Seguramente la maestría de Bertolucci en el manejo de la luz, de los espacios y los planos contribuyen a hacer surgir la chispa de la película, pero creo que lo esencial está en otra parte, está por fuera de su saber…; quizás me equivoque pero pienso que lo que está en juego tiene mucho más que ver con su propia juventud, con la forma en que se deja atrapar por la vida, por una mirada apasionada dispuesta a dejarse sorprender. Por eso los personajes que nos presenta no caen en clichés facilones… no muestra una yonqui de veintitantos años ni un adolescente incomprendido por el mundo. Nos muestra los sujetos que soportan esos trajes, pero como si fueran vestimentas ocasionales, que no hacen ni dicen todo de quienes son. Igual que los demás: una abuela en los últimos días de su vida que pese al dolor que soportan sus huesos y el deseo de morir, puede seguir recibiendo con los ojos abiertos a su nieto, o una madre que quisiera que la vida fuera más fácil, o los zapatos de un camello en un ventana.
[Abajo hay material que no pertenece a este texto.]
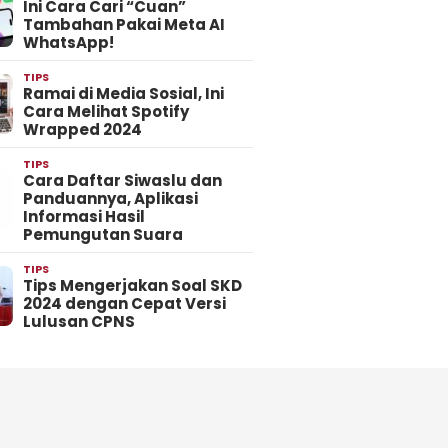
Ini Cara Cari “Cuan”
Tambahan Pakai Meta AI
WhatsApp!
TIPS
Ramai di Media Sosial, Ini
Cara Melihat Spotify
Wrapped 2024
TIPS
Cara Daftar Siwaslu dan
Panduannya, Aplikasi
Informasi Hasil
Pemungutan Suara
TIPS
Tips Mengerjakan Soal SKD
2024 dengan Cepat Versi
Lulusan CPNS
Nada asegura que, una vez salidos del auto-secuestro al que se someten esa semana blanca, ella va a dejar de consumir heroína y él va hallar la solución de cómo seguir soportando la vida familiar y escolar… pero algo en sus gestos ha cambiado: una sonrisa fugaz del chico ilumina y transforma ese rostro plagado de granos. El futuro está por escribir.